Record the error rate and paste the eye diagram into your lab-book, confirming that the symbol shown in the eye diagram is of the length specified. Now repeat the procedure with a symbol period of 50 ms and 20 ms, each time recording the eye diagram and error rate. Plot a graph of error rate vs. ts, not forgetting to label the axes. Paste the graph into your lab-book and give it a figure caption, stating any relevant parameters used to produce the graph.
From the Lowpass Filter dialogue box, click on View Filter Response to see the filter characteristic. Change the x-axis of the plot shown by choosing Edit/Axes Properties and setting ‘Xlim’ to 0,30 or by typing xlim([0,30])into the Matlab console.

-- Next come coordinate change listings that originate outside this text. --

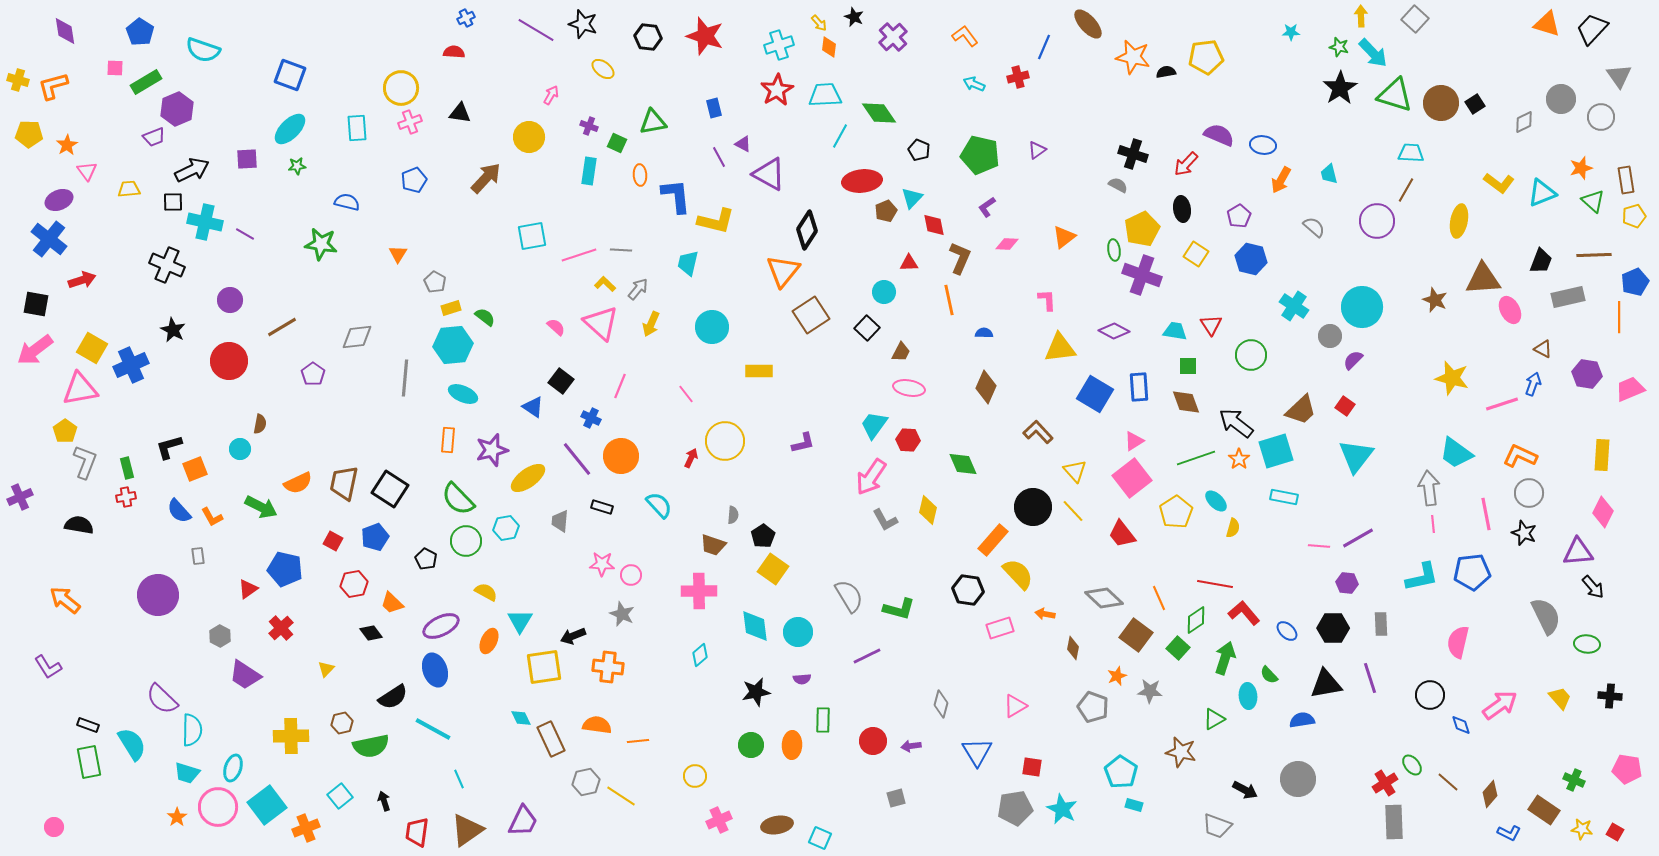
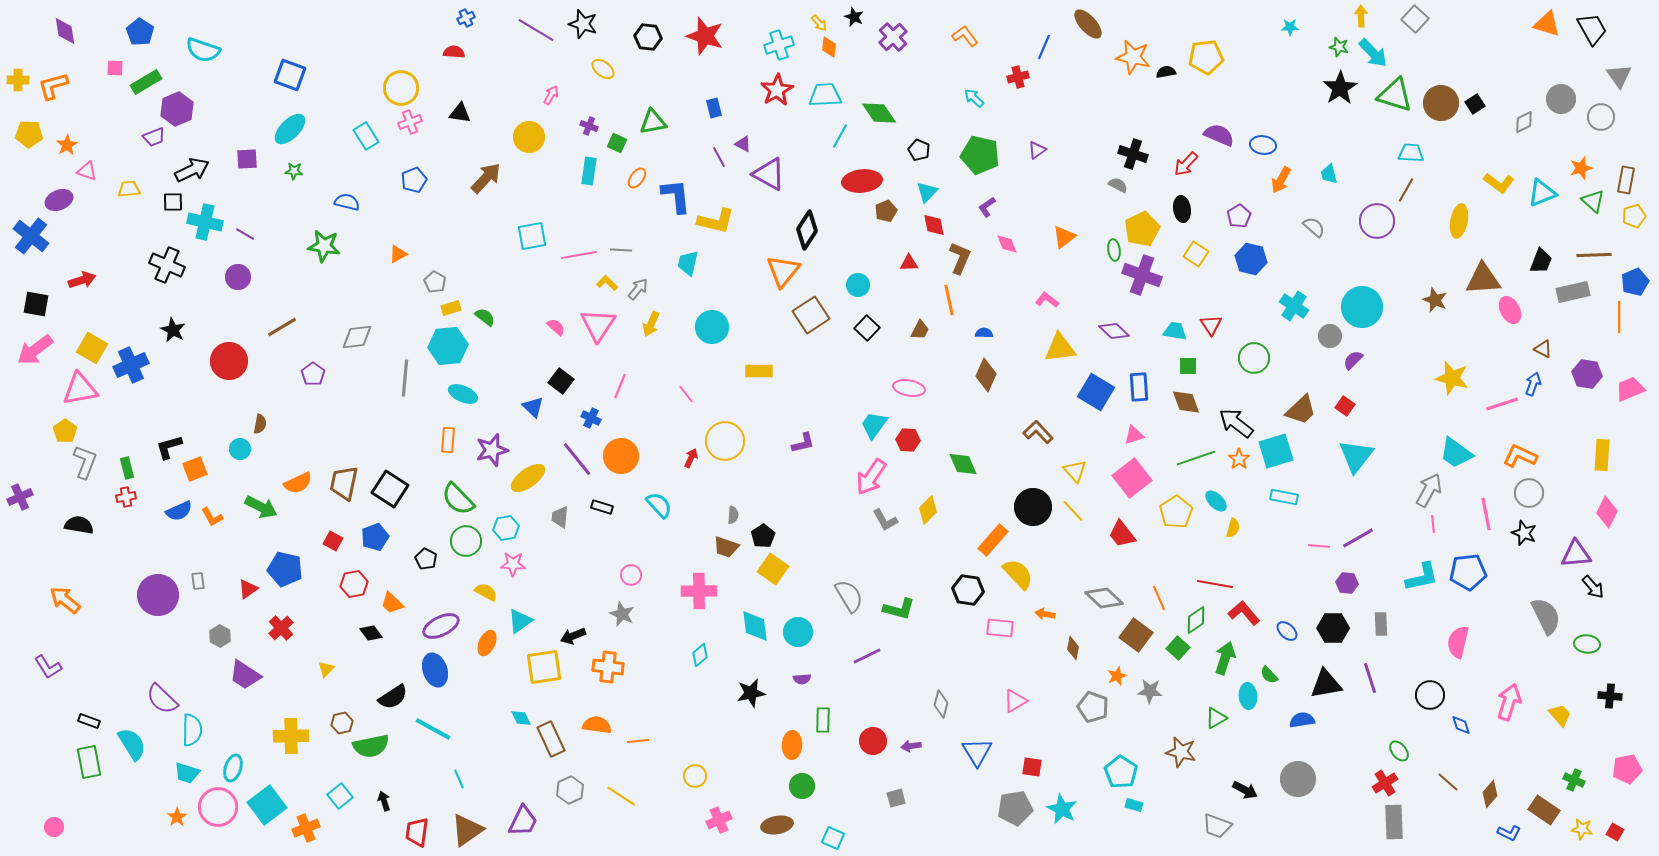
black trapezoid at (1592, 29): rotated 108 degrees clockwise
cyan star at (1291, 32): moved 1 px left, 5 px up
yellow cross at (18, 80): rotated 15 degrees counterclockwise
cyan arrow at (974, 84): moved 14 px down; rotated 20 degrees clockwise
cyan rectangle at (357, 128): moved 9 px right, 8 px down; rotated 28 degrees counterclockwise
green star at (297, 166): moved 3 px left, 5 px down; rotated 12 degrees clockwise
pink triangle at (87, 171): rotated 35 degrees counterclockwise
orange ellipse at (640, 175): moved 3 px left, 3 px down; rotated 40 degrees clockwise
brown rectangle at (1626, 180): rotated 20 degrees clockwise
cyan triangle at (912, 198): moved 15 px right, 6 px up
blue cross at (49, 239): moved 18 px left, 3 px up
green star at (321, 244): moved 3 px right, 2 px down
pink diamond at (1007, 244): rotated 65 degrees clockwise
orange triangle at (398, 254): rotated 30 degrees clockwise
pink line at (579, 255): rotated 8 degrees clockwise
yellow L-shape at (605, 284): moved 2 px right, 1 px up
cyan circle at (884, 292): moved 26 px left, 7 px up
gray rectangle at (1568, 297): moved 5 px right, 5 px up
purple circle at (230, 300): moved 8 px right, 23 px up
pink L-shape at (1047, 300): rotated 50 degrees counterclockwise
pink triangle at (601, 323): moved 3 px left, 2 px down; rotated 21 degrees clockwise
purple diamond at (1114, 331): rotated 16 degrees clockwise
cyan hexagon at (453, 345): moved 5 px left, 1 px down
brown trapezoid at (901, 352): moved 19 px right, 22 px up
green circle at (1251, 355): moved 3 px right, 3 px down
brown diamond at (986, 387): moved 12 px up
blue square at (1095, 394): moved 1 px right, 2 px up
blue triangle at (533, 407): rotated 10 degrees clockwise
pink triangle at (1134, 441): moved 6 px up; rotated 15 degrees clockwise
gray arrow at (1429, 488): moved 2 px down; rotated 36 degrees clockwise
yellow diamond at (928, 510): rotated 32 degrees clockwise
blue semicircle at (179, 511): rotated 72 degrees counterclockwise
pink diamond at (1603, 512): moved 4 px right
gray trapezoid at (560, 521): moved 4 px up
brown trapezoid at (713, 545): moved 13 px right, 2 px down
purple triangle at (1578, 552): moved 2 px left, 2 px down
gray rectangle at (198, 556): moved 25 px down
pink star at (602, 564): moved 89 px left
blue pentagon at (1472, 572): moved 4 px left
cyan triangle at (520, 621): rotated 24 degrees clockwise
pink rectangle at (1000, 628): rotated 24 degrees clockwise
orange ellipse at (489, 641): moved 2 px left, 2 px down
black star at (756, 692): moved 5 px left, 1 px down
yellow trapezoid at (1560, 698): moved 17 px down
pink arrow at (1500, 705): moved 9 px right, 3 px up; rotated 36 degrees counterclockwise
pink triangle at (1015, 706): moved 5 px up
green triangle at (1214, 719): moved 2 px right, 1 px up
black rectangle at (88, 725): moved 1 px right, 4 px up
green circle at (751, 745): moved 51 px right, 41 px down
green ellipse at (1412, 765): moved 13 px left, 14 px up
pink pentagon at (1627, 769): rotated 20 degrees counterclockwise
gray hexagon at (586, 782): moved 16 px left, 8 px down; rotated 12 degrees counterclockwise
cyan square at (820, 838): moved 13 px right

Now answer the following questions:
• What is the maximum frequency that will pass though the filter un-attenuated?
• What are the fundamental frequencies when the symbol period is 1000, 100, 50 and 20 ms?

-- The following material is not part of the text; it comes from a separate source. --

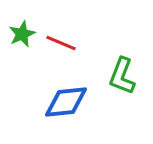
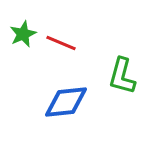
green star: moved 1 px right
green L-shape: rotated 6 degrees counterclockwise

• What is the data rate for these different symbol periods?
• Are the symbols generated in the modulator well-formed square symbols or more rounded in shape? (to answer this, you may want to delete the wire going to the Eye Diagram block and then join it to the wire connecting the Rectangular Pulse Filter and the Lowpass blocks.)

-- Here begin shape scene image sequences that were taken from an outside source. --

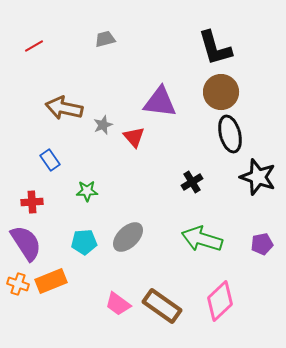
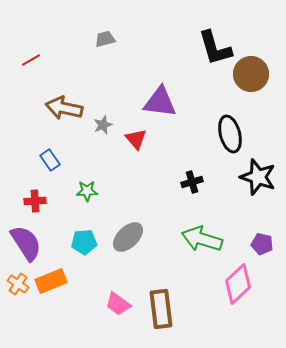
red line: moved 3 px left, 14 px down
brown circle: moved 30 px right, 18 px up
red triangle: moved 2 px right, 2 px down
black cross: rotated 15 degrees clockwise
red cross: moved 3 px right, 1 px up
purple pentagon: rotated 25 degrees clockwise
orange cross: rotated 15 degrees clockwise
pink diamond: moved 18 px right, 17 px up
brown rectangle: moved 1 px left, 3 px down; rotated 48 degrees clockwise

• Explain briefly why the error rate changes with symbol period.
Task 5: When to sample the received signal
Set the symbol period to 50 ms and adjust the receive delay parameter to get an error rate of a few percent. Open the dialogue box for the Rectangular Pulse Filter and look at the parameter ‘Pulse length (number of samples)’. It is set to 32, meaning that the simulation produces 32 numbers to trace out a single symbol. Due to the restricted bandwidth, the symbols are very rounded at this baudrate. It would therefore be wise to sample the received symbols only in their centre, away from the transition regions on the eye diagram. We can do this by opening the Error Rate Calculator dialogue box and clicking on Computation Mode. It should be currently set to ‘Entire Frame’, which means that all 32 points in the symbol are sampled in order to measure the error rate. Change this parameter to ‘Select samples from mask’ and then input [10:22] in the ‘selected samples input box that appears. This will select samples 10 to 22 of the 32 values in one symbol. Now run the model again and record the error rate.